(Records contained in a dataset)
* * *

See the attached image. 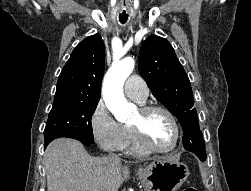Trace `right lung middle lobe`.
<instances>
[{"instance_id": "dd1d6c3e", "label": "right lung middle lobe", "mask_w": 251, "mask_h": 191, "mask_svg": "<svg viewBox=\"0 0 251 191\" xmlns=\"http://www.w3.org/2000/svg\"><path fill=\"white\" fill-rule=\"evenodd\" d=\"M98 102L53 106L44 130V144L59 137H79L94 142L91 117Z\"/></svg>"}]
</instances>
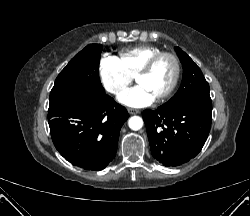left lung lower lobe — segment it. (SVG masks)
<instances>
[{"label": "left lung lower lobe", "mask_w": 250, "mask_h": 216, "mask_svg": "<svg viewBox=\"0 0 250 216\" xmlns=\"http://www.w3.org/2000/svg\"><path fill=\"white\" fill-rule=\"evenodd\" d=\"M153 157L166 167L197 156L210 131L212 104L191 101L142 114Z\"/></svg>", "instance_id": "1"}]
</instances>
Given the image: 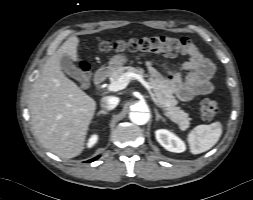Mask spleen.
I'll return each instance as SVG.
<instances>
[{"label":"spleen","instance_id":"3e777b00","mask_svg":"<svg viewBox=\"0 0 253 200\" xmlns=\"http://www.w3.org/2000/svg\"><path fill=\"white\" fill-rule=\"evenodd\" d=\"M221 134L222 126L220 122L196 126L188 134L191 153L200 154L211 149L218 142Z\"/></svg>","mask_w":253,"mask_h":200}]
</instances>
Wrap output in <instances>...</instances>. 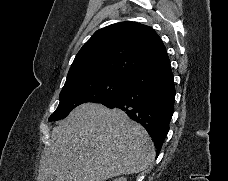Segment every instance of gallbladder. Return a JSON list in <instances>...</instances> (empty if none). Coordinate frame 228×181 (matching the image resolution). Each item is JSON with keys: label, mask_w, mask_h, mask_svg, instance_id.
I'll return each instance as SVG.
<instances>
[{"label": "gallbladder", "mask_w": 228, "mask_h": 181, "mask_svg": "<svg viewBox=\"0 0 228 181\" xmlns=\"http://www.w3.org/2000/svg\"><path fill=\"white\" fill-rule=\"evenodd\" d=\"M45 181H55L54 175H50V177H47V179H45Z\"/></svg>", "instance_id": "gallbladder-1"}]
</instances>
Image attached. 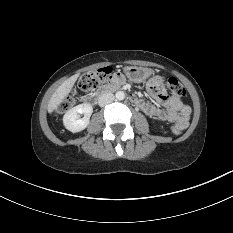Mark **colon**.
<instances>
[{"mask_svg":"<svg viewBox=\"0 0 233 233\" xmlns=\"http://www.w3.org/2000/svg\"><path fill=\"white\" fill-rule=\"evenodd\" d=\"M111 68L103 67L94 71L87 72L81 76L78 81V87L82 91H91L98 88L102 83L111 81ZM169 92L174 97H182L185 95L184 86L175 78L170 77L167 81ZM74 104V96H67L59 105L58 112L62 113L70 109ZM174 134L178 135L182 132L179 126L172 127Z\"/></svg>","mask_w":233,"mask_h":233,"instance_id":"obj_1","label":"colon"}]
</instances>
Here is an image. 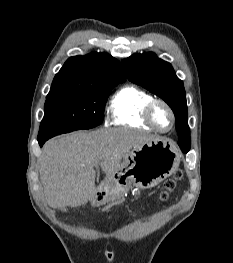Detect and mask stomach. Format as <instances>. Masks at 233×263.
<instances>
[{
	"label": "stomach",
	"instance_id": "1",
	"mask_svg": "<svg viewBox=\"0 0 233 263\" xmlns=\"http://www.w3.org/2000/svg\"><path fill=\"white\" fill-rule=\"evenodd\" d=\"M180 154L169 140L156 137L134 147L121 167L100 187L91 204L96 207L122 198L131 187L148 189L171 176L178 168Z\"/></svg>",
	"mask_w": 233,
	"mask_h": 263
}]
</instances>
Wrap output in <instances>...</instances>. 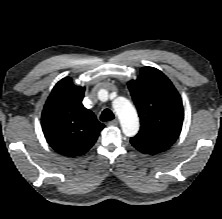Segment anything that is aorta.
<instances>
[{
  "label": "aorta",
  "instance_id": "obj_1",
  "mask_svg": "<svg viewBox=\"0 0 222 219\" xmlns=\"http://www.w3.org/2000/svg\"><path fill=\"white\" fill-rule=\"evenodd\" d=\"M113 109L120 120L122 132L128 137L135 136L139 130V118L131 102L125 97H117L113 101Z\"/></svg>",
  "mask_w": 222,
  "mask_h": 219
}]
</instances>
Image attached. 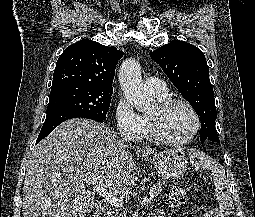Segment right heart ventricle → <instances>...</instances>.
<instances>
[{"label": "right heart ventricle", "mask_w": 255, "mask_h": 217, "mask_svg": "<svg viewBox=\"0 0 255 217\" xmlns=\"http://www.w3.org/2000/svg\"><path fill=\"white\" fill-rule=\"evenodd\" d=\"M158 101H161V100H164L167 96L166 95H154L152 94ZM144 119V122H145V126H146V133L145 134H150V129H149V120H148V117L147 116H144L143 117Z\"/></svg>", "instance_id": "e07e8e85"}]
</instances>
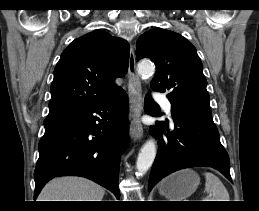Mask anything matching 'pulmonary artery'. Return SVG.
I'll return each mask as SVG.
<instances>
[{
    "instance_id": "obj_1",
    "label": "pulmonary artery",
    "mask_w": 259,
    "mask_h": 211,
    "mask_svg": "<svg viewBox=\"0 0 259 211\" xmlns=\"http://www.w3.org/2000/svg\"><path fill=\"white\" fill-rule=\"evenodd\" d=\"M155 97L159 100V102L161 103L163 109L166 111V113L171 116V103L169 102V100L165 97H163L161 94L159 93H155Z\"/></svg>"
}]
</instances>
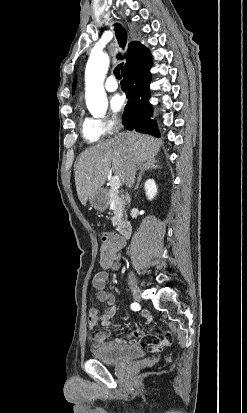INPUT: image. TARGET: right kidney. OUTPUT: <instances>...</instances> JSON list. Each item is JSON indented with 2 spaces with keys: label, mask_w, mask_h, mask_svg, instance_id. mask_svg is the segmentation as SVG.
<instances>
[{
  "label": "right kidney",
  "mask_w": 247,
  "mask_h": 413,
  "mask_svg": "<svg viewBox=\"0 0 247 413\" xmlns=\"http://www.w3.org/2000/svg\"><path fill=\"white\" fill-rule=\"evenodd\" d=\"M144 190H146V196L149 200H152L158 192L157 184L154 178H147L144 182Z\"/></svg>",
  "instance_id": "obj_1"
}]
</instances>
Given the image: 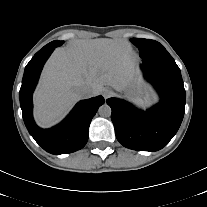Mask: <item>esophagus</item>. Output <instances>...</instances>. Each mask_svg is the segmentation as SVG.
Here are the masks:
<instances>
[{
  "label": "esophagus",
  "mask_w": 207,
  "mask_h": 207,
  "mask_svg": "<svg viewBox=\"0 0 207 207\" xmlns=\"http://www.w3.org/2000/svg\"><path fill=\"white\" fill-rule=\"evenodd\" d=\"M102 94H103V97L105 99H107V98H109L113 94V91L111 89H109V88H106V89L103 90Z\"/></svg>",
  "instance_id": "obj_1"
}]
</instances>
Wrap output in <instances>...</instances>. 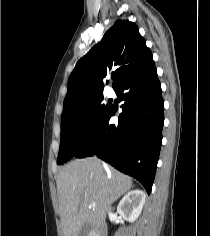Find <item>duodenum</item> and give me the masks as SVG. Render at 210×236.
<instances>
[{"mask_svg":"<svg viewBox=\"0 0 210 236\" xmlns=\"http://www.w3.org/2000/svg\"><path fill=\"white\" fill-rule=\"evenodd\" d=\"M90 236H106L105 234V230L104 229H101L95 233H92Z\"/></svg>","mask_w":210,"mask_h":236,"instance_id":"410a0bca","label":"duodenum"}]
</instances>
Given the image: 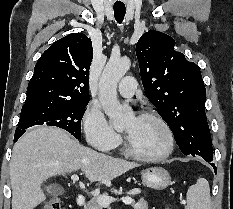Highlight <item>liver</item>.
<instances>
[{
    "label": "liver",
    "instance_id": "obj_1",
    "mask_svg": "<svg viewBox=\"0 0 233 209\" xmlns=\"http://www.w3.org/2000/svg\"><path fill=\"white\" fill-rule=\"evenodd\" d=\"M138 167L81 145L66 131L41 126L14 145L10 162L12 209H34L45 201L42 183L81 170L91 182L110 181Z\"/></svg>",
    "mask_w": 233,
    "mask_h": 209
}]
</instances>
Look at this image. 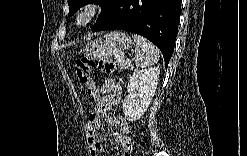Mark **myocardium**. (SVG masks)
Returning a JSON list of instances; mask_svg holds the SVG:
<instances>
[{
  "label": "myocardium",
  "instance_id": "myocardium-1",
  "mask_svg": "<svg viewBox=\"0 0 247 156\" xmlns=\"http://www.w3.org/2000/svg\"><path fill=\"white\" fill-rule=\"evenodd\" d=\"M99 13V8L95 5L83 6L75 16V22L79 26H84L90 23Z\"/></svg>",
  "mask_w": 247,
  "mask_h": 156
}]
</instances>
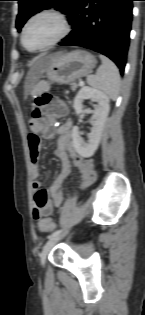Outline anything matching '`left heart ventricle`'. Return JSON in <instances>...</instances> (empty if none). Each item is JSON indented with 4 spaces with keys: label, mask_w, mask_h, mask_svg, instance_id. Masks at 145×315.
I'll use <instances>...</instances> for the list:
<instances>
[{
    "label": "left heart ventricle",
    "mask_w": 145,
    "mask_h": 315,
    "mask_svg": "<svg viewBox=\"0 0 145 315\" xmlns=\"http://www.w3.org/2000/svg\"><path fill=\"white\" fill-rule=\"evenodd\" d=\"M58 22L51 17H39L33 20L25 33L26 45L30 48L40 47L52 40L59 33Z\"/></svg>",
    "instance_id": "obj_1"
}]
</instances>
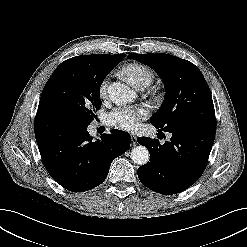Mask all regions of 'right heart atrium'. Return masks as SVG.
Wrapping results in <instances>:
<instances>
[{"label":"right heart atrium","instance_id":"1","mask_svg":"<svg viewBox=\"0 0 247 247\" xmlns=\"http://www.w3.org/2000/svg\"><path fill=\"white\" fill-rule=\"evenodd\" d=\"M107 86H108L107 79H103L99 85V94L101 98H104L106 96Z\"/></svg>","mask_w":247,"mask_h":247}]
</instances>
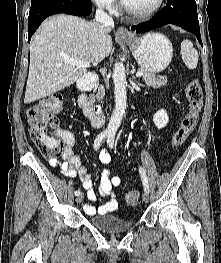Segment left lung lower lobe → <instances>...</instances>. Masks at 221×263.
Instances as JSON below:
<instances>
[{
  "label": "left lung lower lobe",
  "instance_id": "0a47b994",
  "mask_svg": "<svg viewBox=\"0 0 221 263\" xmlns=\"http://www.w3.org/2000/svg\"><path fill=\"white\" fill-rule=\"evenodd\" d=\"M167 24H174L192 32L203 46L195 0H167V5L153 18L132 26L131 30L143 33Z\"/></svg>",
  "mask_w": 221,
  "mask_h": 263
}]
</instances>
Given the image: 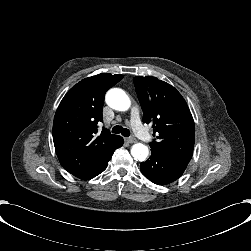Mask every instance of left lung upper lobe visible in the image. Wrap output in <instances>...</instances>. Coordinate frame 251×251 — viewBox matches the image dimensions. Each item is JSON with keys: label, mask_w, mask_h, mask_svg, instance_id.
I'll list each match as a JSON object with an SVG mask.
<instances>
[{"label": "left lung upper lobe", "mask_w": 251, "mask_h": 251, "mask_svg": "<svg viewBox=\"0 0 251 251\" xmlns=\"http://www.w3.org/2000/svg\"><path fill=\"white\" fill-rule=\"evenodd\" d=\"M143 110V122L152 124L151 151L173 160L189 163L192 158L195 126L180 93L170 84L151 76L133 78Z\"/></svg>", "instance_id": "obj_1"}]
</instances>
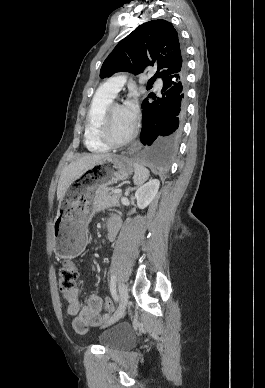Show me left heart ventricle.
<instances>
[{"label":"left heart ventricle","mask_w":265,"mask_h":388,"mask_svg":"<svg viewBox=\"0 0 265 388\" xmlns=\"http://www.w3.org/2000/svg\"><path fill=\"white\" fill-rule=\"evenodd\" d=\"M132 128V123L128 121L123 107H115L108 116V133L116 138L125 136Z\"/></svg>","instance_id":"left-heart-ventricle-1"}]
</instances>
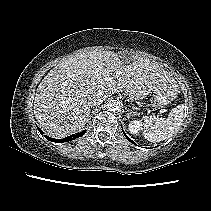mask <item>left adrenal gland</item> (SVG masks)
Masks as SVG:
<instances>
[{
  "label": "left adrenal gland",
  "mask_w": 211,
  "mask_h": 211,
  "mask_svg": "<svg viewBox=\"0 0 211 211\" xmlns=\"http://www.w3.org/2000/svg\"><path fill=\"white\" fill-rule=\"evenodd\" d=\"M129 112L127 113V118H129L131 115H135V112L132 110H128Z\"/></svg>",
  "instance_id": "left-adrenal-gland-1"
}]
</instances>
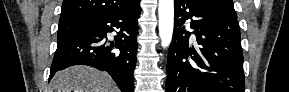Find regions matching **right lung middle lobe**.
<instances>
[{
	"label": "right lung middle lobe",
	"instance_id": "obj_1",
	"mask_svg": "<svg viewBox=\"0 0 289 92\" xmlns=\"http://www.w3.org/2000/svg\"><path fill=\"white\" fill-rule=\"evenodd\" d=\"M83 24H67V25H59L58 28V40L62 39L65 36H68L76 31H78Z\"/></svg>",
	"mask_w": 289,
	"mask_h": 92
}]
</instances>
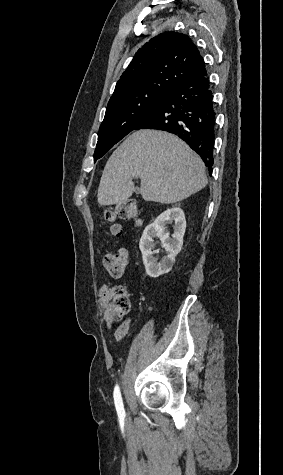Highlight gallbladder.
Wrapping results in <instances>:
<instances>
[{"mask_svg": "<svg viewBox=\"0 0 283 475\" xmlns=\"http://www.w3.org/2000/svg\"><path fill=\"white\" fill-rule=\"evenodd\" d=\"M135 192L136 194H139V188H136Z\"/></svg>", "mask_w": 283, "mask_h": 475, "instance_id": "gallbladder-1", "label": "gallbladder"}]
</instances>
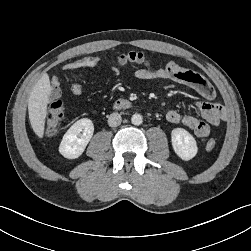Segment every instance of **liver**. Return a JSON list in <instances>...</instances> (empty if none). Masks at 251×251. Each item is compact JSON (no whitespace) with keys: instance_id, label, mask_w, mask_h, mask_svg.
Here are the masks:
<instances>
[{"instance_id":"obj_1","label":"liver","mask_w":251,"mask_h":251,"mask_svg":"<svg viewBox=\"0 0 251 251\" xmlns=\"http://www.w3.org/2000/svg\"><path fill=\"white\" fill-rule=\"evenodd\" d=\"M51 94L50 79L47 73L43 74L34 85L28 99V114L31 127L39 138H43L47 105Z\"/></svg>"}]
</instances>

* * *

From the line that contains "Highlight gallbladder." down to the last line of the entries above, copy every line exactly and leave out the pictures.

Highlight gallbladder.
Wrapping results in <instances>:
<instances>
[{"mask_svg": "<svg viewBox=\"0 0 283 475\" xmlns=\"http://www.w3.org/2000/svg\"><path fill=\"white\" fill-rule=\"evenodd\" d=\"M135 192L136 194H139V188H136Z\"/></svg>", "mask_w": 283, "mask_h": 475, "instance_id": "gallbladder-1", "label": "gallbladder"}]
</instances>
Segment every instance of **liver**. Return a JSON list in <instances>...</instances> (empty if none). Masks at 251×251. Each item is compact JSON (no whitespace) with keys: instance_id, label, mask_w, mask_h, mask_svg.
Here are the masks:
<instances>
[{"instance_id":"obj_1","label":"liver","mask_w":251,"mask_h":251,"mask_svg":"<svg viewBox=\"0 0 251 251\" xmlns=\"http://www.w3.org/2000/svg\"><path fill=\"white\" fill-rule=\"evenodd\" d=\"M51 94L50 79L47 73L43 74L34 85L28 99V114L31 127L39 138H43L47 105Z\"/></svg>"}]
</instances>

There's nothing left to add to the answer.